# [About this task]
Pictures found in the material must be left out, and every line returned as written.

# [Data excerpt]
________________________________________

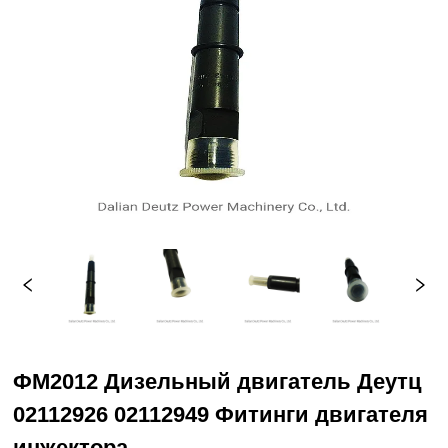
ФМ2012 Дизельный двигатель Деутц
02112926 02112949 Фитинги двигателя
инжектора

________________________________________

# [Result for this exercise]
ФМ2012 Дизельный двигатель Деутц
02112926 02112949 Фитинги двигателя
инжектора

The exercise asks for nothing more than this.